- TRY IT -
Set the data below down again, exactly, with every picture left out.

Dataset entries
►

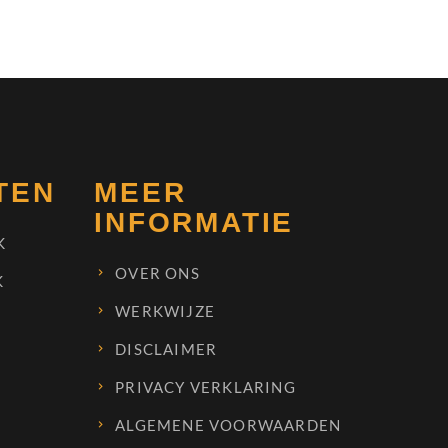
TEN
MEER
INFORMATIE
K
OVER ONS
K
WERKWIJZE
DISCLAIMER
PRIVACY VERKLARING
ALGEMENE VOORWAARDEN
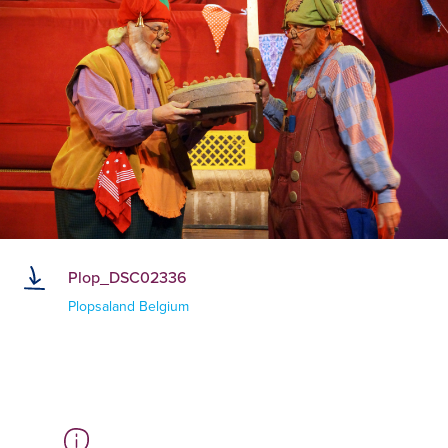
Plop_DSC02336
Plopsaland Belgium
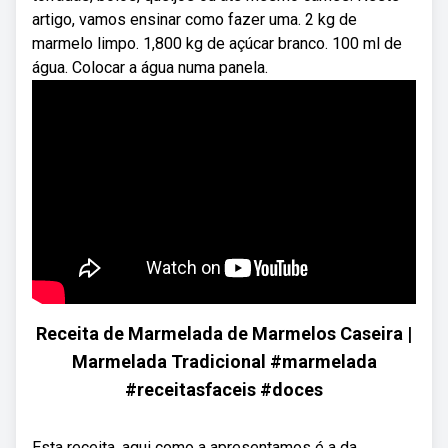
artigo, vamos ensinar como fazer uma. 2 kg de
marmelo limpo. 1,800 kg de açúcar branco. 100 ml de
água. Colocar a água numa panela.
Receita de Marmelada de Marmelos Caseira |
Marmelada Tradicional #marmelada
#receitasfaceis #doces
Esta receita, aqui como a apresentamos é a da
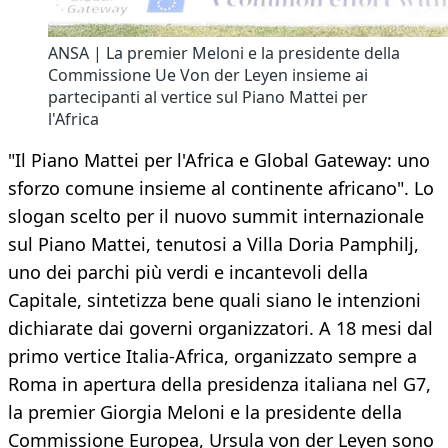
ANSA | La premier Meloni e la presidente della
Commissione Ue Von der Leyen insieme ai
partecipanti al vertice sul Piano Mattei per
l'Africa
"Il Piano Mattei per l'Africa e Global Gateway: uno
sforzo comune insieme al continente africano". Lo
slogan scelto per il nuovo summit internazionale
sul Piano Mattei, tenutosi a Villa Doria Pamphilj,
uno dei parchi più verdi e incantevoli della
Capitale, sintetizza bene quali siano le intenzioni
dichiarate dai governi organizzatori. A 18 mesi dal
primo vertice Italia-Africa, organizzato sempre a
Roma in apertura della presidenza italiana nel G7,
la premier Giorgia Meloni e la presidente della
Commissione Europea, Ursula von der Leyen sono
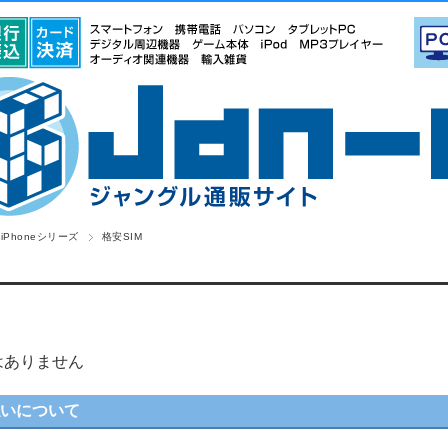
iPhoneシリーズ
格安SIM
はありません
払いについて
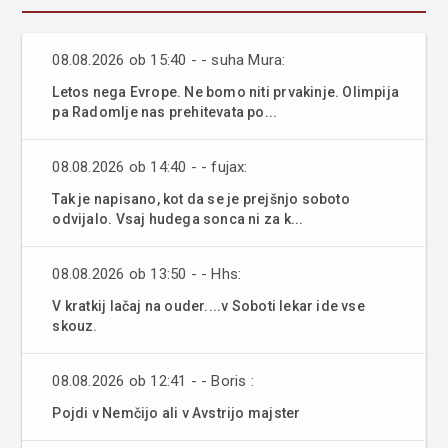
08.08.2026 ob 15:40 - - suha Mura:
Letos nega Evrope. Ne bomo niti prvakinje. Olimpija
pa Radomlje nas prehitevata po...
08.08.2026 ob 14:40 - - fujax:
Tak je napisano, kot da se je prejšnjo soboto
odvijalo. Vsaj hudega sonca ni za k...
08.08.2026 ob 13:50 - - Hhs:
V kratkij lačaj na ouder....v Soboti lekar ide vse
skouz.
08.08.2026 ob 12:41 - - Boris :
Pojdi v Nemčijo ali v Avstrijo majster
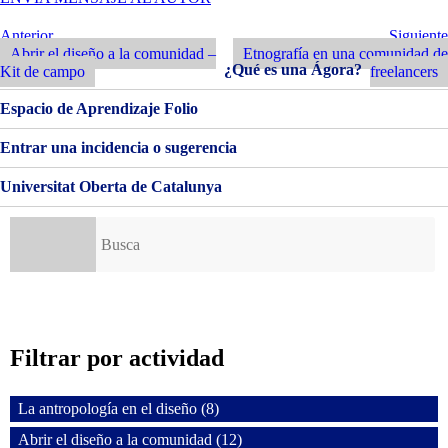
EL
DISEÑO
Navegación
Entrada
Siguiente
Anterior
Siguiente
A
Anterior
Entrada
Abrir el diseño a la comunidad –
Etnografía en una comunidad de
de
LA
¿Qué es una Ágora?
Kit de campo
freelancers
COMUNIDAD
entradas
DEL
Espacio de Aprendizaje Folio
PÓKER
Entrar una incidencia o sugerencia
Universitat Oberta de Catalunya
Buscar:
Filtrar por actividad
La antropología en el diseño (8)
Abrir el diseño a la comunidad (12)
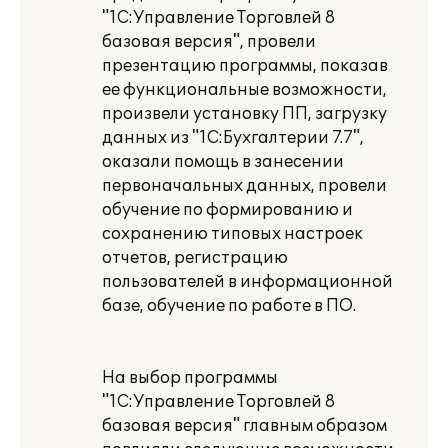
"1С:Управление Торговлей 8
базовая версия", провели
презентацию программы, показав
ее функциональные возможности,
произвели установку ПП, загрузку
данных из "1С:Бухгалтерии 7.7",
оказали помощь в занесении
первоначальных данных, провели
обучение по формированию и
сохранению типовых настроек
отчетов, регистрацию
пользователей в информационной
базе, обучение по работе в ПО.
На выбор программы
"1С:Управление Торговлей 8
базовая версия" главным образом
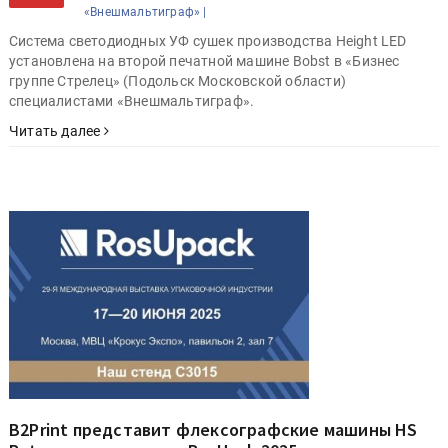
«Внешмальтиграф» |
Система светодиодных УФ сушек производства Height LED
установлена на второй печатной машине Bobst в «Бизнес
группе Стрелец» (Подольск Московской области)
специалистами «Внешмальтиграф».
Читать далее
B2Print представит флексографские машины HS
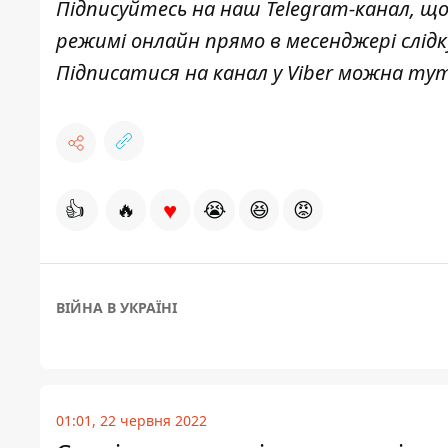
Підписуйтесь на наш
Telegram-канал
, щ
режимі онлайн прямо в месенджері слід
Підписатися на канал у Viber можна
ту
♥
👍
🔥
😭
😆
😡
ВІЙНА В УКРАЇНІ
01:01, 22 червня 2022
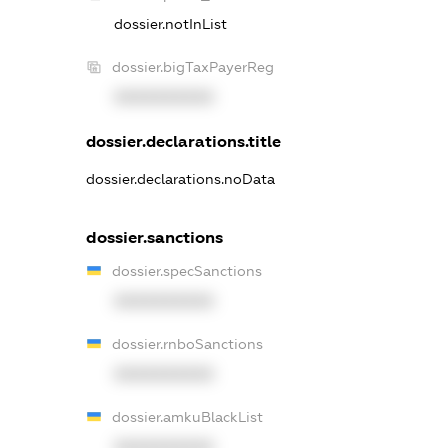
dossier.notInList
dossier.bigTaxPayerReg
XXXXXXXXXX
dossier.declarations.title
dossier.declarations.noData
dossier.sanctions
dossier.specSanctions
XXXXXXXXXX
dossier.rnboSanctions
XXXXXXXXXX
dossier.amkuBlackList
XXXXXXXXXX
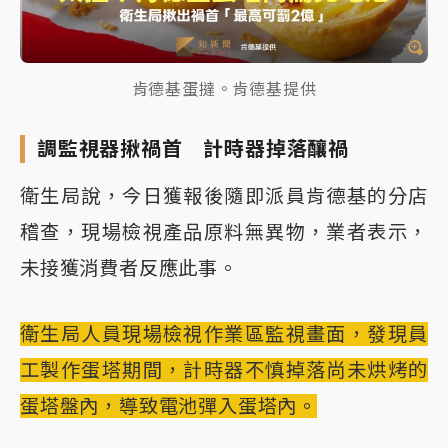
肯德基蛋撻。肯德基提供
調監視器揪禍首 計時器掉落釀禍
衛生局說，今日獲報後隨即派員肯德基的分店
稽查，現場檢視產品原料無異物，業者表示，
未接獲消費者反應此事。
衛生局人員現場檢視作業區監視畫面，發現員
工製作蛋塔期間，計時器不慎掉落尚未烘烤的
蛋塔盤內，導致電池彈入蛋塔內。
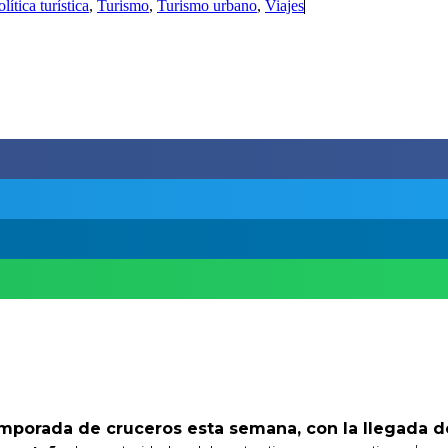
olítica turística
,
Turismo
,
Turismo urbano
,
Viajes
porada de cruceros esta semana, con la llegada de 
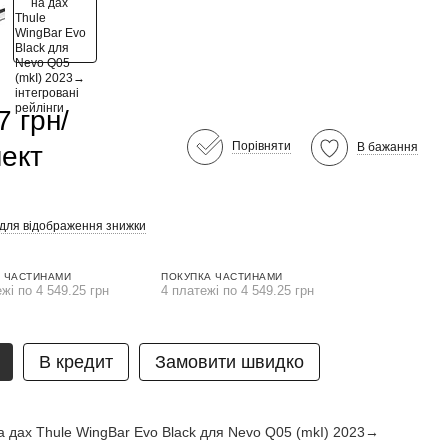
7 грн/
Порівняти
В бажання
ект
 для відображення знижки
 ЧАСТИНАМИ
ПОКУПКА ЧАСТИНАМИ
жі по 4 549.25 грн
4 платежі по 4 549.25 грн
В кредит
Замовити швидко
а дах Thule WingBar Evo Black для Nevo Q05 (mkI) 2023→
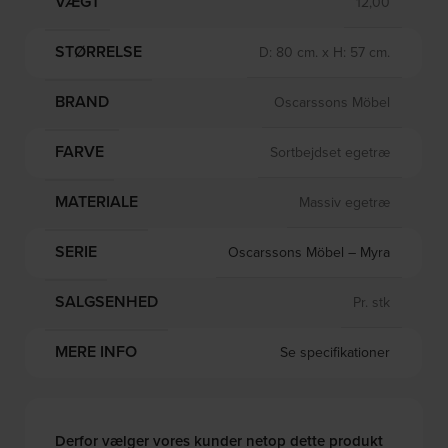
VÆGT
12,00
STØRRELSE
D: 80 cm. x H: 57 cm.
BRAND
Oscarssons Möbel
FARVE
Sortbejdset egetræ
MATERIALE
Massiv egetræ
SERIE
Oscarssons Möbel – Myra
SALGSENHED
Pr. stk
MERE INFO
Se specifikationer
Derfor vælger vores kunder netop dette produkt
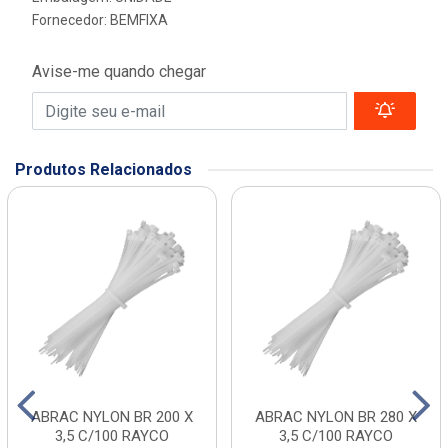
Fornecedor:
BEMFIXA
Avise-me quando chegar
Produtos Relacionados
ABRAC NYLON BR 200 X
ABRAC NYLON BR 280 X
3,5 C/100 RAYCO
3,5 C/100 RAYCO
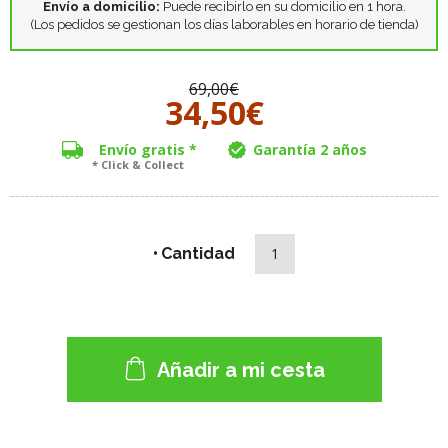
Envío a domicilio:
Puede recibirlo en su domicilio en 1 hora.
(Los pedidos se gestionan los días laborables en horario de tienda)
69,00€
34,50€
Envío gratis *
Garantía 2 años
* Click & Collect
Cantidad
Añadir a mi cesta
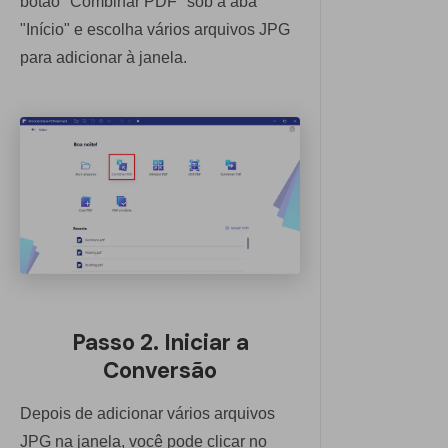
botão "Combinar PDF" sob a aba
"Início" e escolha vários arquivos JPG
para adicionar à janela.
Passo 2. Iniciar a
Conversão
Depois de adicionar vários arquivos
JPG na janela, você pode clicar no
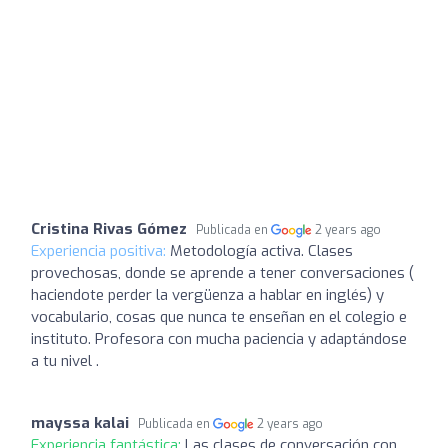
Cristina Rivas Gómez
Publicada en
2 years ago
Experiencia positiva:
Metodología activa. Clases
provechosas, donde se aprende a tener conversaciones (
haciendote perder la vergüenza a hablar en inglés) y
vocabulario, cosas que nunca te enseñan en el colegio e
instituto. Profesora con mucha paciencia y adaptándose
a tu nivel .
mayssa kalai
Publicada en
2 years ago
Experiencia fantástica:
Las clases de conversación con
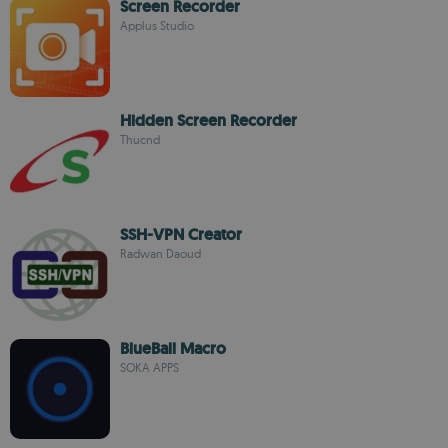
Screen Recorder
Applus Studio
Hidden Screen Recorder
Thucnd
SSH-VPN Creator
Radwan Daoud
BlueBall Macro
SOKA APPS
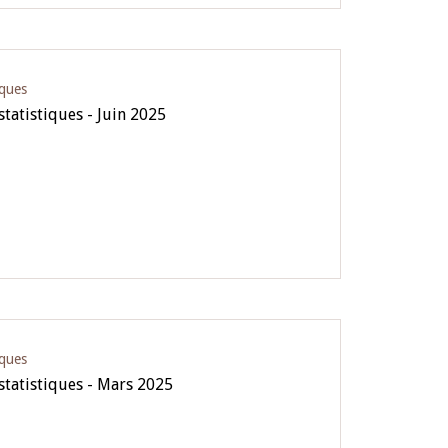
iques
statistiques - Juin 2025
iques
 statistiques - Mars 2025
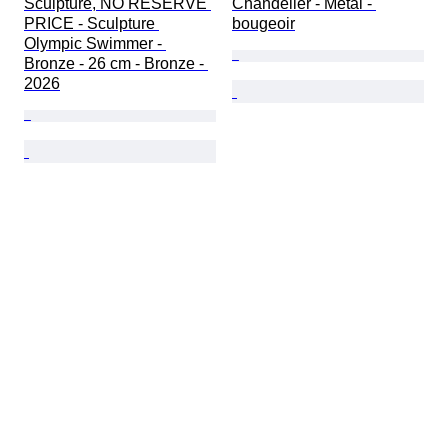
Sculpture, NO RESERVE 
Chandelier - Métal - 
PRICE - Sculpture 
bougeoir
Olympic Swimmer - 
Bronze - 26 cm - Bronze - 
2026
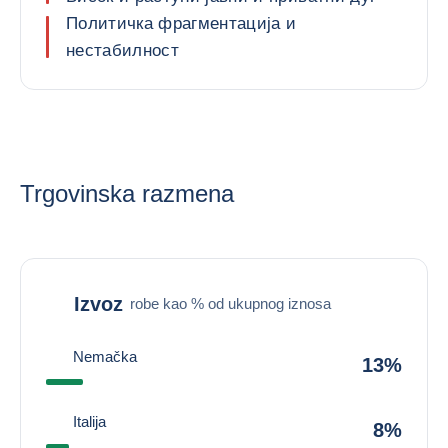
Политичка фрагментација и
нестабилност
Trgovinska razmena
Izvoz
robe kao % od ukupnog iznosa
Nemačka
13%
Italija
8%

◄

- TASK RESPONSE -
TEN
MEER
INFORMATIE
K
OVER ONS
K
WERKWIJZE
DISCLAIMER
PRIVACY VERKLARING
ALGEMENE VOORWAARDEN
Plop_DSC02336
Plopsaland Belgium
artigo, vamos ensinar como fazer uma. 2 kg de
marmelo limpo. 1,800 kg de açúcar branco. 100 ml de
água. Colocar a água numa panela.
Receita de Marmelada de Marmelos Caseira |
Marmelada Tradicional #marmelada
#receitasfaceis #doces
Esta receita, aqui como a apresentamos é a da
ANSA | La premier Meloni e la presidente della
Commissione Ue Von der Leyen insieme ai
partecipanti al vertice sul Piano Mattei per
l'Africa
"Il Piano Mattei per l'Africa e Global Gateway: uno
sforzo comune insieme al continente africano". Lo
slogan scelto per il nuovo summit internazionale
sul Piano Mattei, tenutosi a Villa Doria Pamphilj,
uno dei parchi più verdi e incantevoli della
Capitale, sintetizza bene quali siano le intenzioni
dichiarate dai governi organizzatori. A 18 mesi dal
primo vertice Italia-Africa, organizzato sempre a
Roma in apertura della presidenza italiana nel G7,
la premier Giorgia Meloni e la presidente della
Commissione Europea, Ursula von der Leyen sono
iPhoneシリーズ
格安SIM
はありません
払いについて
08.08.2026 ob 15:40 - - suha Mura:
Letos nega Evrope. Ne bomo niti prvakinje. Olimpija
pa Radomlje nas prehitevata po...
08.08.2026 ob 14:40 - - fujax:
Tak je napisano, kot da se je prejšnjo soboto
odvijalo. Vsaj hudega sonca ni za k...
08.08.2026 ob 13:50 - - Hhs:
V kratkij lačaj na ouder....v Soboti lekar ide vse
skouz.
08.08.2026 ob 12:41 - - Boris :
Pojdi v Nemčijo ali v Avstrijo majster
EL
DISEÑO
Navegación
Entrada
Siguiente
Anterior
Siguiente
A
Anterior
Entrada
Abrir el diseño a la comunidad –
Etnografía en una comunidad de
de
LA
¿Qué es una Ágora?
Kit de campo
freelancers
COMUNIDAD
entradas
DEL
Espacio de Aprendizaje Folio
PÓKER
Entrar una incidencia o sugerencia
Universitat Oberta de Catalunya
Buscar:
Filtrar por actividad
La antropología en el diseño (8)
Abrir el diseño a la comunidad (12)
"1С:Управление Торговлей 8
базовая версия", провели
презентацию программы, показав
ее функциональные возможности,
произвели установку ПП, загрузку
данных из "1С:Бухгалтерии 7.7",
оказали помощь в занесении
первоначальных данных, провели
обучение по формированию и
сохранению типовых настроек
отчетов, регистрацию
пользователей в информационной
базе, обучение по работе в ПО.
На выбор программы
"1С:Управление Торговлей 8
базовая версия" главным образом
«Внешмальтиграф» |
Система светодиодных УФ сушек производства Height LED
установлена на второй печатной машине Bobst в «Бизнес
группе Стрелец» (Подольск Московской области)
специалистами «Внешмальтиграф».
Читать далее
B2Print представит флексографские машины HS
Підписуйтесь на наш
Telegram-канал
, щ
режимі онлайн прямо в месенджері слід
Підписатися на канал у Viber можна
ту
♥
👍
🔥
😭
😆
😡
ВІЙНА В УКРАЇНІ
01:01, 22 червня 2022
dossier.notInList
dossier.bigTaxPayerReg
XXXXXXXXXX
dossier.declarations.title
dossier.declarations.noData
dossier.sanctions
dossier.specSanctions
XXXXXXXXXX
dossier.rnboSanctions
XXXXXXXXXX
dossier.amkuBlackList
XXXXXXXXXX
肯德基蛋撻。肯德基提供
調監視器揪禍首 計時器掉落釀禍
衛生局說，今日獲報後隨即派員肯德基的分店
稽查，現場檢視產品原料無異物，業者表示，
未接獲消費者反應此事。
衛生局人員現場檢視作業區監視畫面，發現員
工製作蛋塔期間，計時器不慎掉落尚未烘烤的
蛋塔盤內，導致電池彈入蛋塔內。
olítica turística
,
Turismo
,
Turismo urbano
,
Viajes
porada de cruceros esta semana, con la llegada de 
7 грн/
Порівняти
В бажання
ект
 для відображення знижки
 ЧАСТИНАМИ
ПОКУПКА ЧАСТИНАМИ
жі по 4 549.25 грн
4 платежі по 4 549.25 грн
В кредит
Замовити швидко
а дах Thule WingBar Evo Black для Nevo Q05 (mkI) 2023→
VÆGT
12,00
STØRRELSE
D: 80 cm. x H: 57 cm.
BRAND
Oscarssons Möbel
FARVE
Sortbejdset egetræ
MATERIALE
Massiv egetræ
SERIE
Oscarssons Möbel – Myra
SALGSENHED
Pr. stk
MERE INFO
Se specifikationer
Derfor vælger vores kunder netop dette produkt
Fornecedor:
BEMFIXA
Avise-me quando chegar
Produtos Relacionados
ABRAC NYLON BR 200 X
ABRAC NYLON BR 280 X
3,5 C/100 RAYCO
3,5 C/100 RAYCO
Envío a domicilio:
Puede recibirlo en su domicilio en 1 hora.
(Los pedidos se gestionan los días laborables en horario de tienda)
69,00€
34,50€
Envío gratis *
Garantía 2 años
* Click & Collect
Cantidad
Añadir a mi cesta
botão "Combinar PDF" sob a aba
"Início" e escolha vários arquivos JPG
para adicionar à janela.
Passo 2. Iniciar a
Conversão
Depois de adicionar vários arquivos
JPG na janela, você pode clicar no
Cristina Rivas Gómez
Publicada en
2 years ago
Experiencia positiva:
Metodología activa. Clases
provechosas, donde se aprende a tener conversaciones (
haciendote perder la vergüenza a hablar en inglés) y
vocabulario, cosas que nunca te enseñan en el colegio e
instituto. Profesora con mucha paciencia y adaptándose
a tu nivel .
mayssa kalai
Publicada en
2 years ago
Experiencia fantástica:
Las clases de conversación con
Screen Recorder
Applus Studio
Hidden Screen Recorder
Thucnd
SSH-VPN Creator
Radwan Daoud
BlueBall Macro
SOKA APPS
iques
statistiques - Juin 2025
iques
 statistiques - Mars 2025
Sculpture, NO RESERVE 
Chandelier - Métal - 
PRICE - Sculpture 
bougeoir
Olympic Swimmer - 
Bronze - 26 cm - Bronze - 
2026
Политичка фрагментација и
нестабилност
Trgovinska razmena
Izvoz
robe kao % od ukupnog iznosa
Nemačka
13%
Italija
8%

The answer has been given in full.